New radial basis function network method based on decision trees to predict flow variables in a curved channel

Abstract

Open channel bends have fascinated engineers and scientists for decades while providing water for domestic, irrigation and industrial consumption. The presence of curvature in a channel impacts the flow pattern, velocity and water surface profile. Simulating flow variables such as velocity and water surface depth is one of the most important matters in the design and application of open channel bends. This study investigates a new neural network method using the radial basis function (RBF) based on decision trees (DT-RBF) to predict velocity and free-surface water profiles in a 90° open channel bend. In this study, 506 flow depth and 520 depth-averaged velocity field data obtained at 5 different discharges (5, 7.8, 13.6, 19.1 and 25.3 l/s) in a 90° sharp bend were used for training and testing purposes. The obtained results showed that the proposed DT-RBF models were more accurate than RBF models in estimating flow depth and depth-averaged velocity in the bend. The RBF root-mean-square error (RMSE), mean absolute error (MAE) and relative error (δ) were reduced by 20, 24 and 23.5%, respectively, when using the hybrid DT-RBF model to estimate the depth-averaged velocity.
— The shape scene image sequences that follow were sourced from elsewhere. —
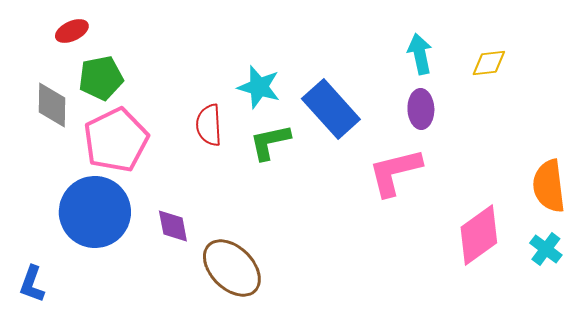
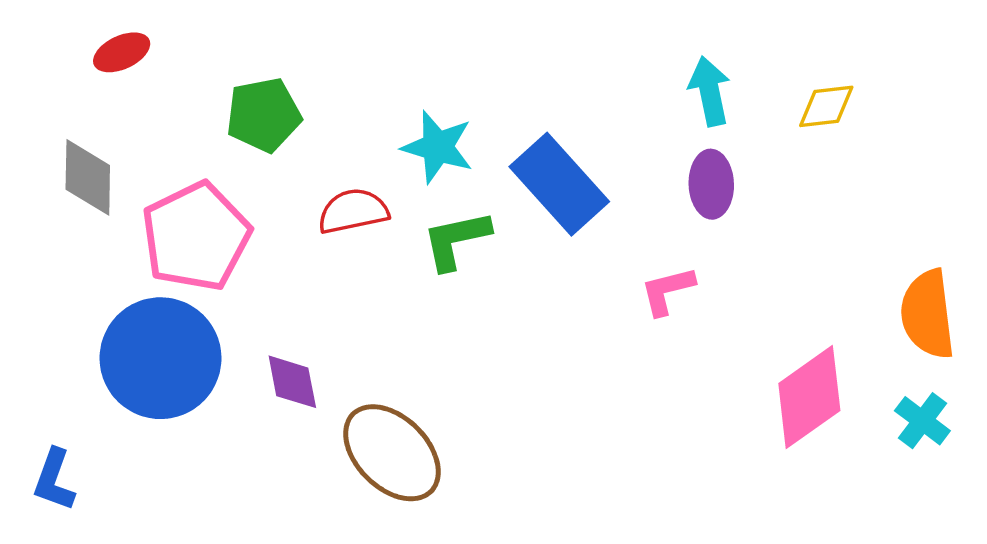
green pentagon: (101, 78) -> (264, 115), moved
red semicircle: (209, 125) -> (353, 211), turned 81
pink L-shape: (395, 172) -> (667, 291), size x0.6

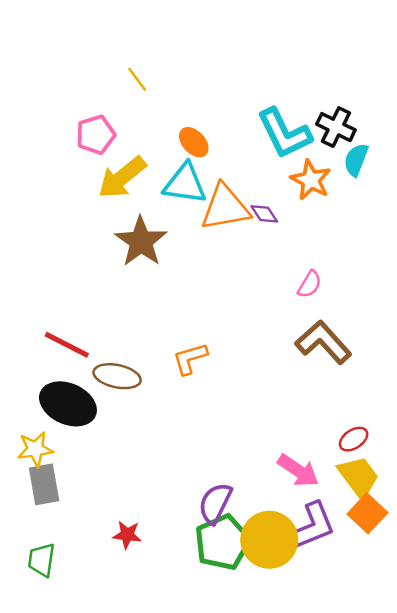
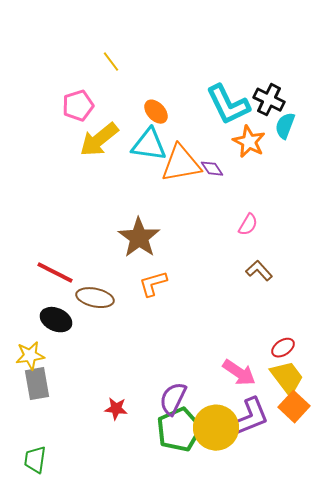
brown star: (141, 242) -> (139, 238), moved
brown L-shape: (323, 342) -> (259, 271), size x0.6
black ellipse: (68, 404) -> (56, 320), size x0.7
red star: (127, 535) -> (116, 409), moved
green trapezoid: (42, 560) -> (35, 460), moved

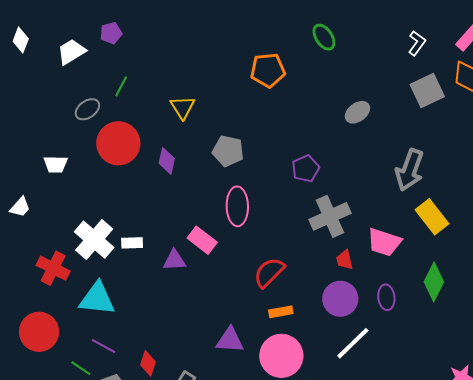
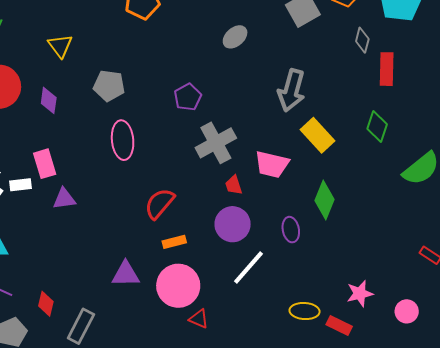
pink rectangle: (202, 240) -> (45, 164), moved, turned 40
purple ellipse: (386, 297) -> (291, 230), moved

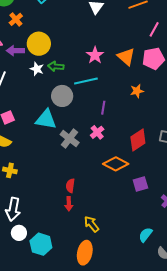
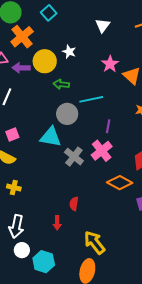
orange cross: (16, 19) -> (22, 37), size x1.6
pink star: (95, 55) -> (110, 64), moved
white star: (37, 69) -> (69, 52), moved
pink cross: (97, 132) -> (102, 151), size x1.5
red arrow: (69, 204) -> (57, 223), moved
yellow arrow: (91, 224) -> (95, 242), size x1.4

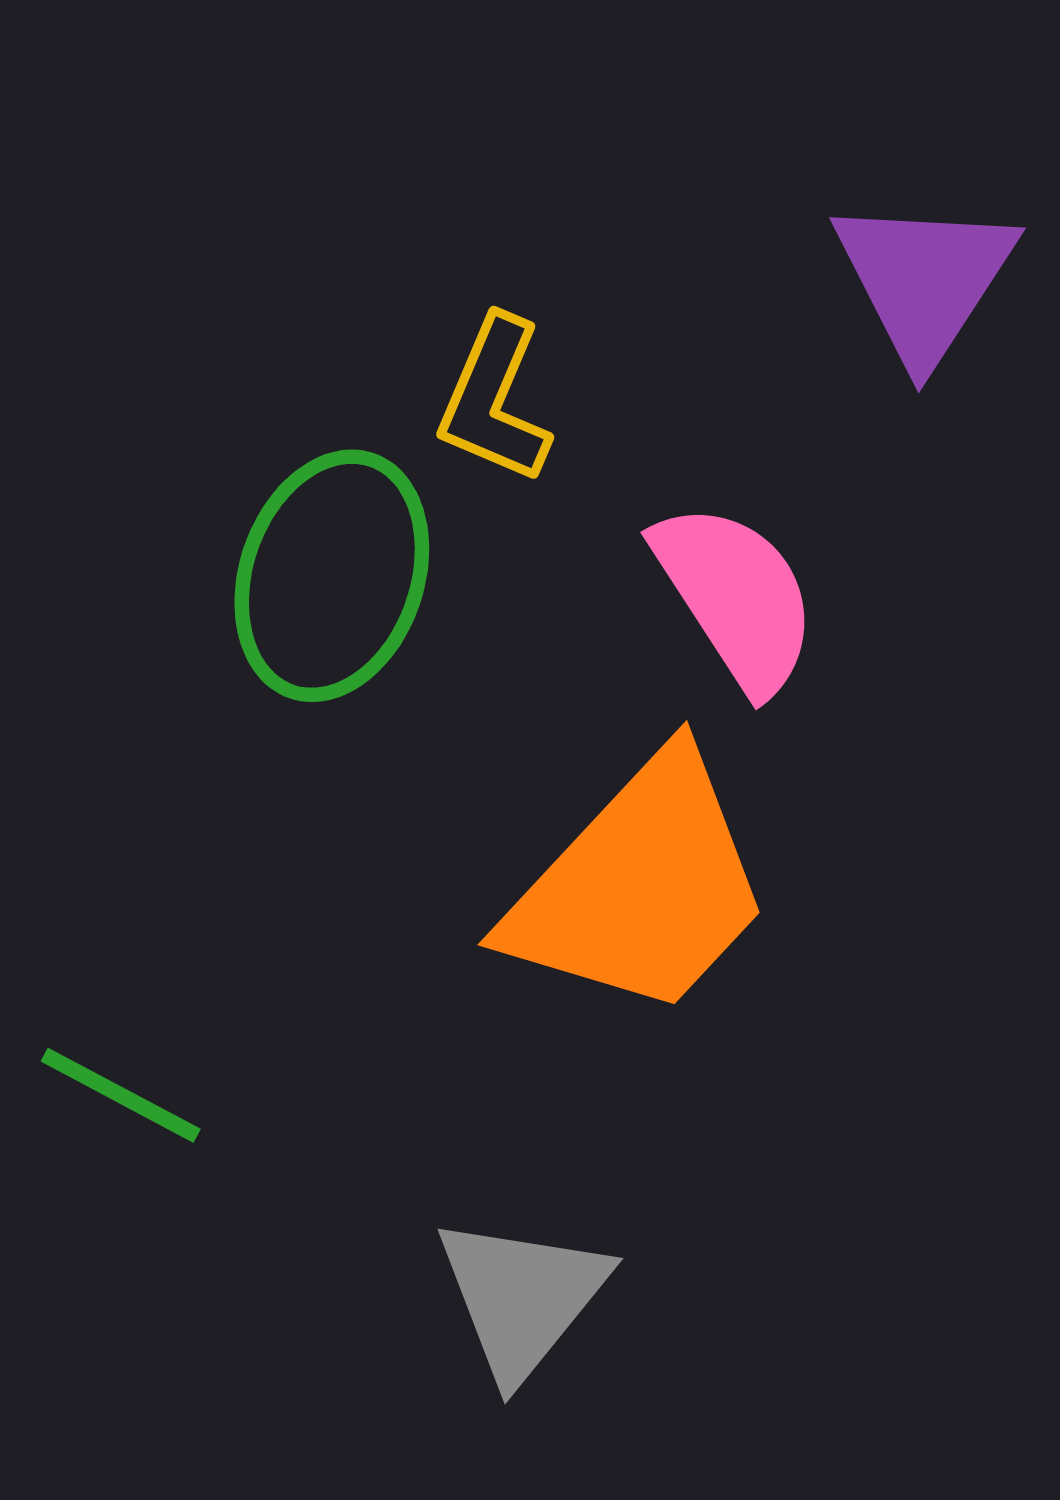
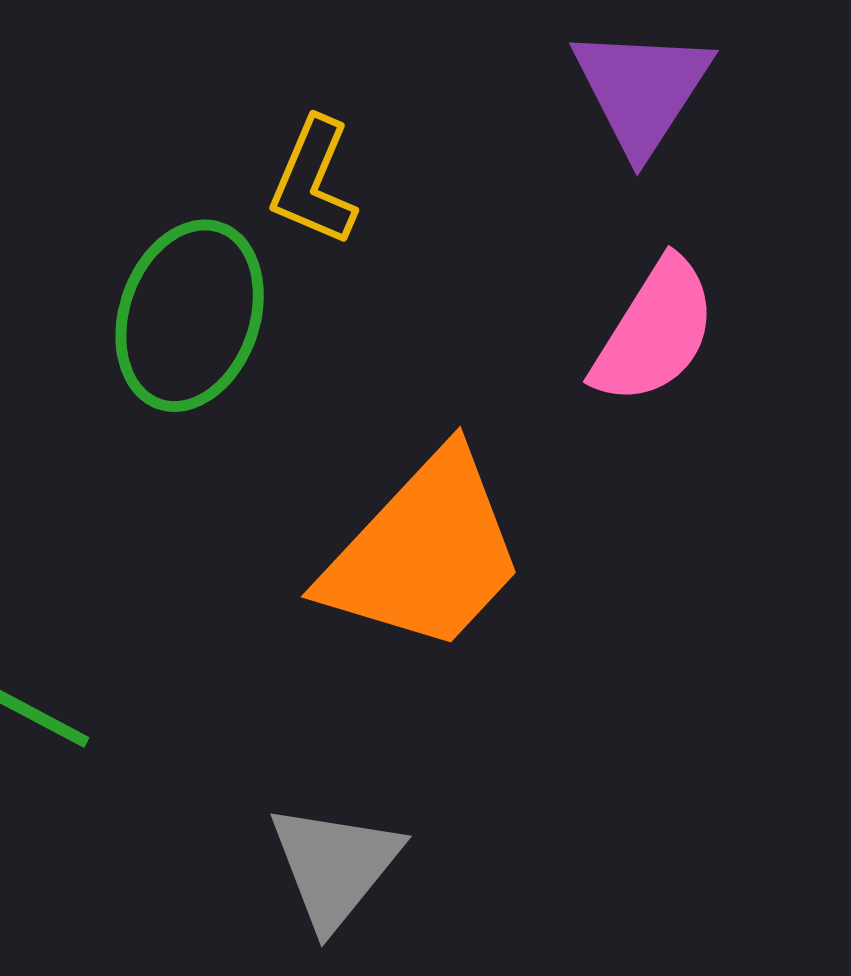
pink semicircle: (736, 597) -> (655, 332), moved, turned 65

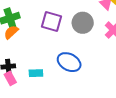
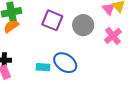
cyan rectangle: (36, 73) -> (43, 67), moved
For water surface prediction, the RMSE, MAE and δ decreased by 33, 27.5 and 37%, respectively, when using the proposed DT-RBF hybrid model. For the longitudinal profiles of water surface profile prediction at the outer edge, MAE (0.018) improved to MAE (0.0084) with DT-RBF. It was found that the hybrid decision tree-based method significantly improved RBF neural network performance in forecasting the velocity and free-surface water profiles in a 90° open channel sharp bend.